Climate change isn’t just about the world getting warmer — it’s about the increase of adverse weather patterns across the globe. Intensifying hurricanes, rising sea levels and damaging wildfires are just a few events which can be attributed to climate change. Since different aspects of the changing climate pose different, specific threats to people and businesses, they all require a unique insurance approach.
Here’s how independent agents across markets and geographies can understand their client base and create the right policy solutions.
Understanding Climate Change
First and foremost, independent agents must understand the impact of changing weather patterns on their market. It isn’t as simple as the weather just getting warmer.
“Uncharacteristically cold winters just might be one of the most hard felt effects of climate change,” points out National Geographic writer Sarah Gibbens. She highlights a study which found that melting ice and warmer temperatures in the Arctic coincide both with lower precipitation in the south central U.S. and unusually cold temperatures in northern North America.

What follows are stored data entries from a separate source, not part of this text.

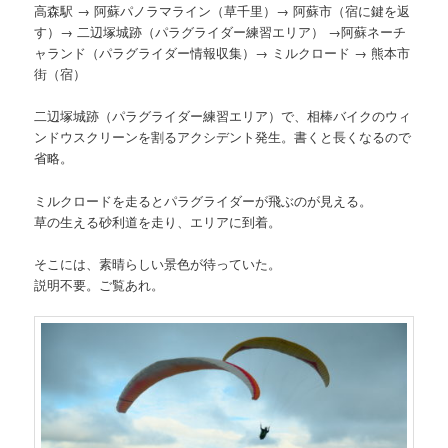
高森駅 → 阿蘇パノラマライン（草千里）→ 阿蘇市（宿に鍵を返
す）→ 二辺塚城跡（パラグライダー練習エリア） →阿蘇ネーチ
ャランド（パラグライダー情報収集）→ ミルクロード → 熊本市
街（宿）
二辺塚城跡（パラグライダー練習エリア）で、相棒バイクのウィ
ンドウスクリーンを割るアクシデント発生。書くと長くなるので
省略。
ミルクロードを走るとパラグライダーが飛ぶのが見える。
草の生える砂利道を走り、エリアに到着。
そこには、素晴らしい景色が待っていた。
説明不要。ご覧あれ。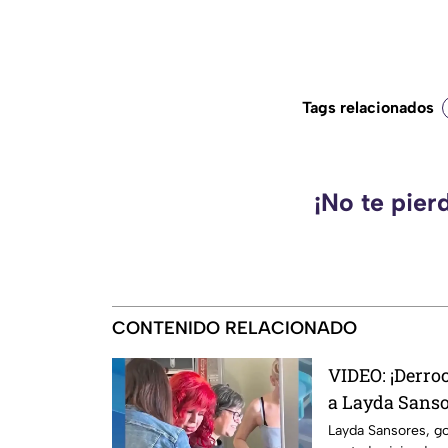
Tags relacionados
¡No te pier
CONTENIDO RELACIONADO
VIDEO: ¡Derro
a Layda Sanso
clase a Madri
Layda Sansores, g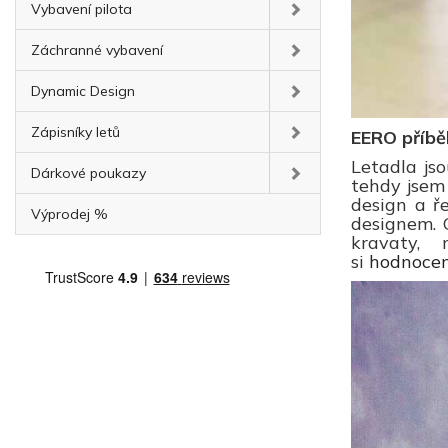
Vybavení pilota
Záchranné vybavení
Dynamic Design
Zápisníky letů
EERO příběh
Letadla jso
Dárkové poukazy
tehdy jsem 
design a ř
Výprodej %
designem. 
kravaty, 
si
hodnocen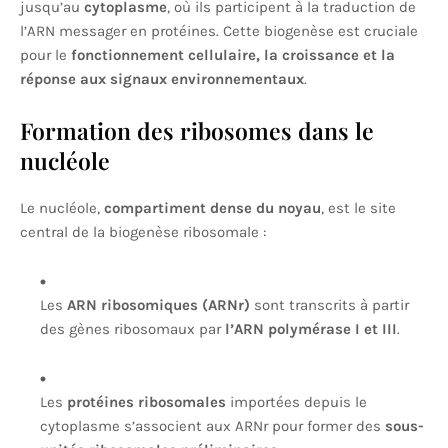
jusqu’au
cytoplasme
, où ils participent à la traduction de
l’ARN messager en protéines. Cette biogenèse est cruciale
pour le
fonctionnement cellulaire, la croissance et la
réponse aux signaux environnementaux
.
Formation des ribosomes dans le
nucléole
Le nucléole,
compartiment dense du noyau
, est le site
central de la biogenèse ribosomale :
Les
ARN ribosomiques (ARNr)
sont transcrits à partir
des gènes ribosomaux par
l’ARN polymérase I et III
.
Les
protéines ribosomales
importées depuis le
cytoplasme s’associent aux ARNr pour former des
sous-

This shows that climate change doesn’t just causes hot weather, but weather extremes across all kinds of climates. How exactly does this work?

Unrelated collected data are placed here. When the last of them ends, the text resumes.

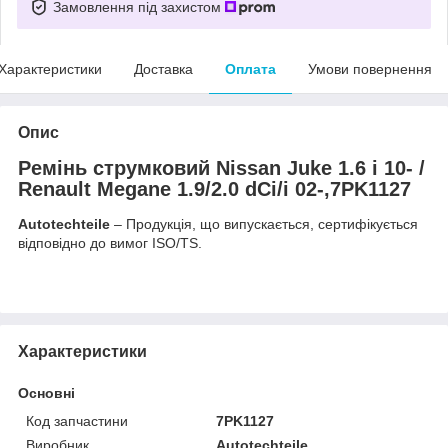
Замовлення під захистом
Характеристики
Доставка
Оплата
Умови повернення
Опис
Ремінь струмковий Nissan Juke 1.6 i 10- /
Renault Megane 1.9/2.0 dCi/i 02-,7PK1127
Autotechteile
– Продукція, що випускається, сертифікується
відповідно до вимог ISO/TS.
Характеристики
Основні
Код запчастини
7PK1127
Виробник
Autotechteile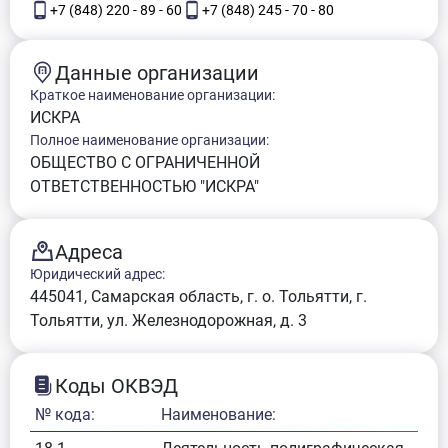
+7 (848) 220 - 89 - 60
+7 (848) 245 - 70 - 80
Данные организации
Краткое наименование организации:
ИСКРА
Полное наименование организации:
ОБЩЕСТВО С ОГРАНИЧЕННОЙ
ОТВЕТСТВЕННОСТЬЮ "ИСКРА"
Адреса
Юридический адрес:
445041, Самарская область, г. о. Тольятти, г.
Тольятти, ул. Железнодорожная, д. 3
Коды ОКВЭД
№ кода:
Наименование: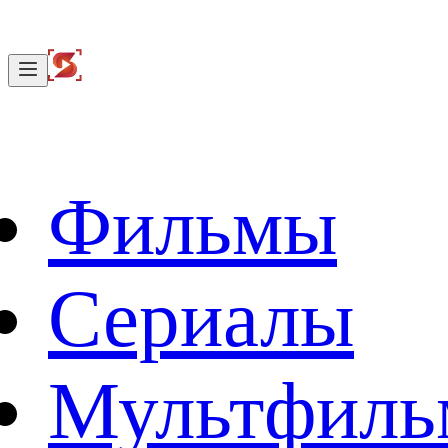
Фильмы
Сериалы
Мультфил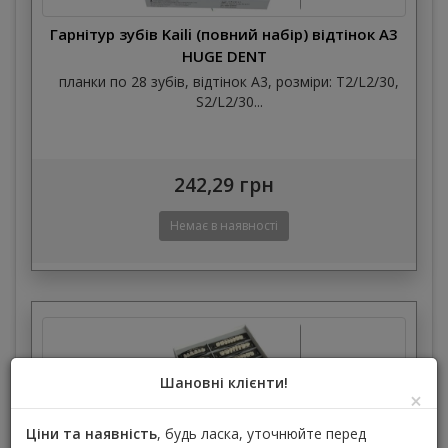
Гарнітур зубів Kaili (повний набір) відтінок А3
HUGE DENT
планки по 28 зубів, відтінок А3, розміри: T2/L2/30,
S2/L2/30...
242,29 грн
Шановні клієнти!
×
Ціни та наявність
, будь ласка, уточнюйте перед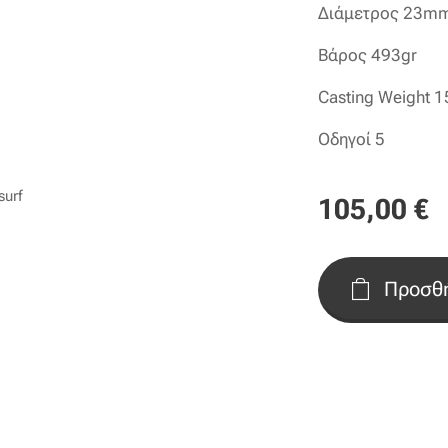
Διάμετρος 23m
Βάρος 493gr
Casting Weight 1
Οδηγοί 5
surf
105,00
€
Προσθή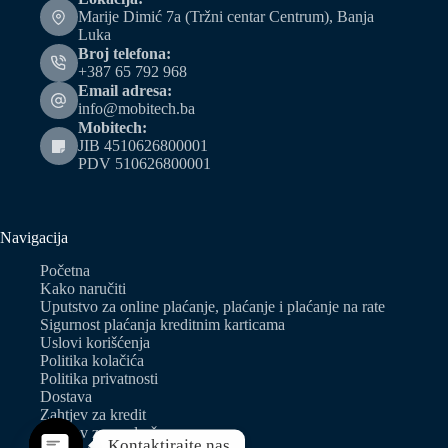
Marije Dimić 7a (Tržni centar Centrum), Banja
Luka
Broj telefona:
+387 65 792 968
Email adresa:
info@mobitech.ba
Mobitech:
JIB 4510626800001
PDV 510626800001
Navigacija
Početna
Kako naručiti
Uputstvo za online plaćanje, plaćanje i plaćanje na rate
Sigurnost plaćanja kreditnim karticama
Uslovi korišćenja
Politika kolačića
Politika privatnosti
Dostava
Zahtjev za kredit
Zahtjev za predračun
Kontaktirajte nas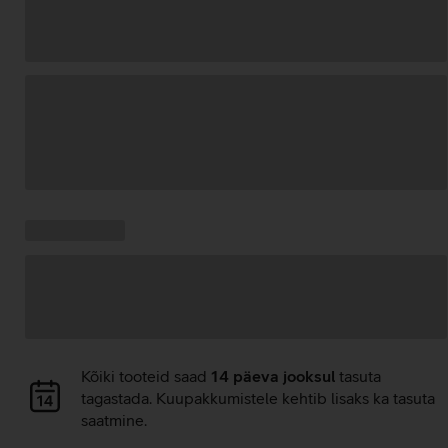
Andmete
laadimine
Kampaania
Andmete
pakkumised:
laadimine
Andmete
Kõiki tooteid saad
14 päeva jooksul
tasuta
laadimine
tagastada. Kuupakkumistele kehtib lisaks ka tasuta
saatmine.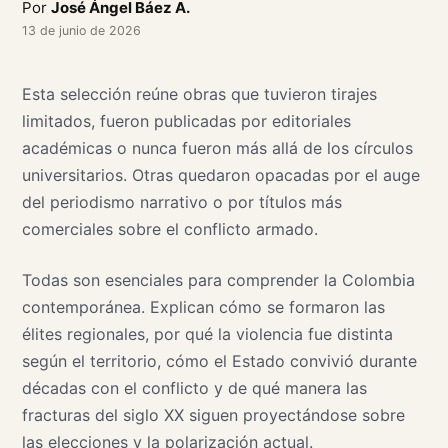
Por
José Ángel Báez A.
13 de junio de 2026
Esta selección reúne obras que tuvieron tirajes
limitados, fueron publicadas por editoriales
académicas o nunca fueron más allá de los círculos
universitarios. Otras quedaron opacadas por el auge
del periodismo narrativo o por títulos más
comerciales sobre el conflicto armado.
Todas son esenciales para comprender la Colombia
contemporánea. Explican cómo se formaron las
élites regionales, por qué la violencia fue distinta
según el territorio, cómo el Estado convivió durante
décadas con el conflicto y de qué manera las
fracturas del siglo XX siguen proyectándose sobre
las elecciones y la polarización actual.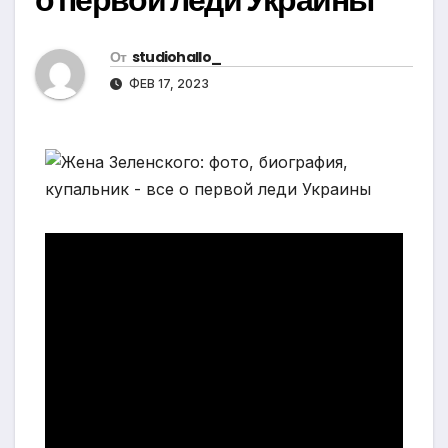
От
studiohallo_
ФЕВ 17, 2023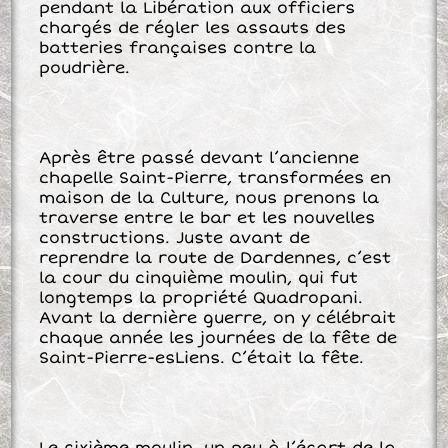
pendant la Libération aux officiers
chargés de régler les assauts des
batteries françaises contre la
poudrière.
Après être passé devant l’ancienne
chapelle Saint-Pierre, transformées en
maison de la Culture, nous prenons la
traverse entre le bar et les nouvelles
constructions. Juste avant de
reprendre la route de Dardennes, c’est
la cour du cinquième moulin, qui fut
longtemps la propriété Quadropani.
Avant la dernière guerre, on y célébrait
chaque année les journées de la fête de
Saint-Pierre-es­Liens. C’était la fête.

Climate change affects weather because it intensifies the water cycle, The Climate Reality Project explains. “As the world warms, the rate of evaporation from our oceans seems to be increasing, powering ever-stronger storms.”
This pattern is what caused Hurricane Harvey, for example. First, Harvey moved across abnormally warm waters in the Caribbean and the Gulf of Mexico. Since warm water evaporates faster than cold water, the storm was able to collect more rain than usual from these bodies of water. When it finally moved over Houston, Harvey had significantly more rain than hurricanes typically hold, causing more flood damage than usual.

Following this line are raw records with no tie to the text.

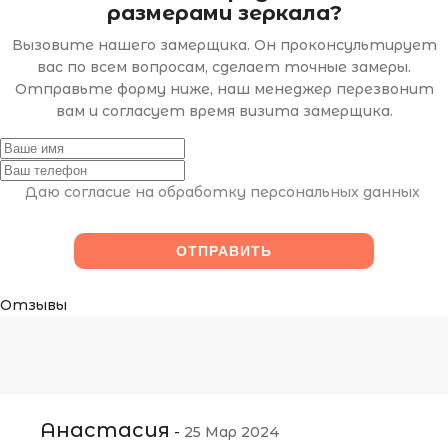
размерами зеркала?
Вызовите нашего замерщика. Он проконсультирует
вас по всем вопросам, сделает точные замеры.
Отправьте форму ниже, наш менеджер перезвонит
вам и согласует время визита замерщика.
Даю согласие на обработку персональных данных
Отзывы
Анастасия
-
25 Мар 2024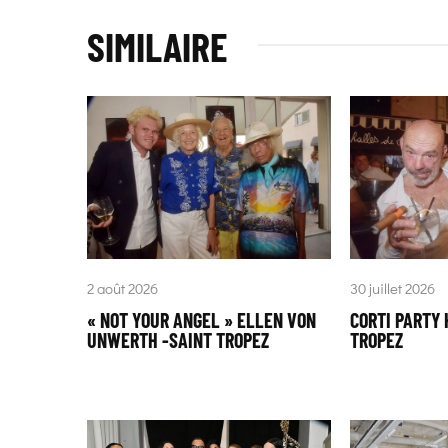
SIMILAIRE
2 août 2026
30 juillet 2026
« NOT YOUR ANGEL » ELLEN VON
CORTI PARTY 
UNWERTH -SAINT TROPEZ
TROPEZ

Because climate change brings a host of extreme weather patterns across varying geographies, independent insurance agents must understand how it affects their specific market. Creating auto, home and business policies that cater for a warmer climate only simply aren’t advanced enough to compensate for the variability of weather risks.
Assessing Market Risks and Creating Incentives
Different insurance markets will be affected by climate change in different ways. Insurers are already using price discrimination to adapt to these differences, journalist Geoff Williams writes. So, earthquake insurance is much higher in a place like Seattle, where earthquakes are common, than a place like Topeka, Kansas, where they are rare.
Besides assessing risks specific to location, independent agents should also provide incentives, a practice major insurers follow. Homeowner insurance providers actually reward customers who make changes to prevent losses, investigative reporter Jeff Blyskal notes at Consumer Reports.
Home, auto and life insurance company USAA offers a discount to people in firewise communities. These are areas at high risk for wildfires, but are recognized by the National Fire Protection Association for the steps taken by residents to prevent loss. Removing brush, vegetation and other potential kindling helps homeowners prevent fires near their homes, and reduces their home and fire insurance premiums.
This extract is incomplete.